Beyond Neoliberal Mis-Education
The anti-democratic practices that drive free-market fundamentalism are increasingly evident in the neoliberal framing of public and higher education as a corporate-based sector that embraces commodifying the curriculum, supporting top-down management, implementing more courses that promote business values and reducing all spheres of education to job training sites. As universities turn toward corporate management models, they increasingly use and exploit cheap faculty labor. In fact, many colleges and universities are drawing more and more upon adjunct and non-tenured faculty, many of whom occupy the status of indentured servants who are overworked, lack benefits, receive little or no support and are paid salaries that qualify them for food stamps. Students are buried under huge debts that are celebrated by the debt collection industry that is cashing in on their misfortune. Jerry Aston, one member of the industry, wrote in a column after witnessing a protest rally by students criticizing their mounting debt that “I couldn’t believe the accumulated wealth they represent - for our industry.”

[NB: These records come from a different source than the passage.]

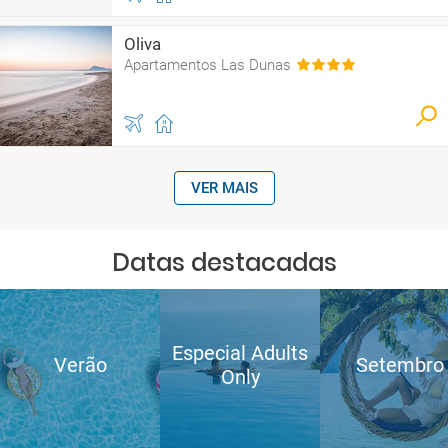
Oliva
Apartamentos Las Dunas
VER MAIS
Datas destacadas
Especial Adults
Verão
Setembro
Only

There is more at work here than infusing market values into every aspect of higher education. There is also a full-fledged assault on the very notion of public goods, democratic public spheres and the role of education in creating an informed citizenry. When Rick Santorum argued that intellectuals were not wanted in the Republican Party, he was mimicking what has become common sense in a society wedded to narrow instrumental values and various modes of fundamentalism. Critical thinking and a literate public have become dangerous to those who want to celebrate orthodoxy over dialogue, emotion over reason and ideological certainty over thoughtfulness. Hannah Arendt’s warning that “it was not stupidity but a curious, quite authentic inability to think” at the heart of authoritarian regimes is now embraced as a fundamental tenet of Republican Party politics.
In the United States, many of the problems in higher education can be linked to low funding, the domination of universities by market mechanisms, the rise of for-profit colleges, the intrusion of the national security state and the lack of faculty self-governance, all of which not only contradicts the culture and democratic value of higher education, but also makes a mockery of the very meaning and mission of the university. Decreased financial support for higher education stands in sharp contrast to increased support for tax benefits for the rich, financial industries and corporations. Rather than strengthen civic imagination among students, public universities are wedded more and more to the logic of profitability, to producing students as useful machines and to a form of education that promotes a “technically trained docility.”